*** Block opens ***
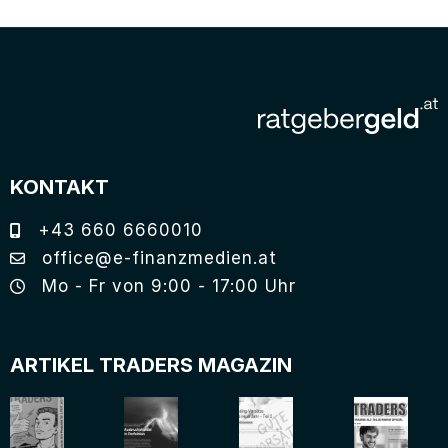
KONTAKT
+43 660 6660010
office@e-finanzmedien.at
Mo - Fr von 9:00 - 17:00 Uhr
ARTIKEL TRADERS MAGAZIN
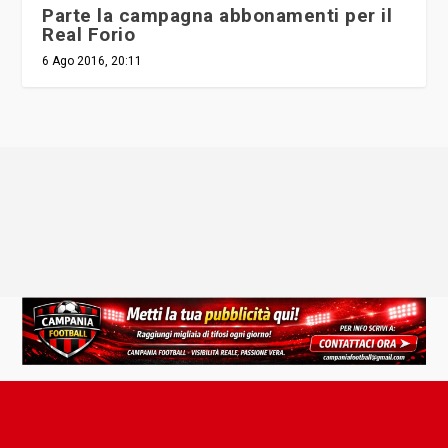
Parte la campagna abbonamenti per il
Real Forio
6 Ago 2016, 20:11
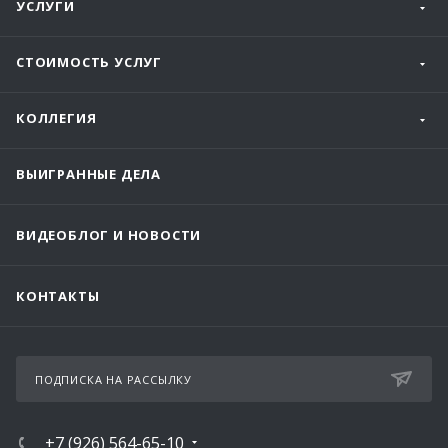
УСЛУГИ
СТОИМОСТЬ УСЛУГ
КОЛЛЕГИЯ
ВЫИГРАННЫЕ ДЕЛА
ВИДЕОБЛОГ И НОВОСТИ
КОНТАКТЫ
ПОДПИСКА НА РАССЫЛКУ
+7 (926) 564-65-10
*** Block closes ***
### Directions for this task
Each record should be written out exactly, and each image should be omitted.

### Answer section
KONTAKT
+43 660 6660010
office@e-finanzmedien.at
Mo - Fr von 9:00 - 17:00 Uhr
ARTIKEL TRADERS MAGAZIN
Parte la campagna abbonamenti per il
Real Forio
6 Ago 2016, 20:11
УСЛУГИ
СТОИМОСТЬ УСЛУГ
КОЛЛЕГИЯ
ВЫИГРАННЫЕ ДЕЛА
ВИДЕОБЛОГ И НОВОСТИ
КОНТАКТЫ
ПОДПИСКА НА РАССЫЛКУ
+7 (926) 564-65-10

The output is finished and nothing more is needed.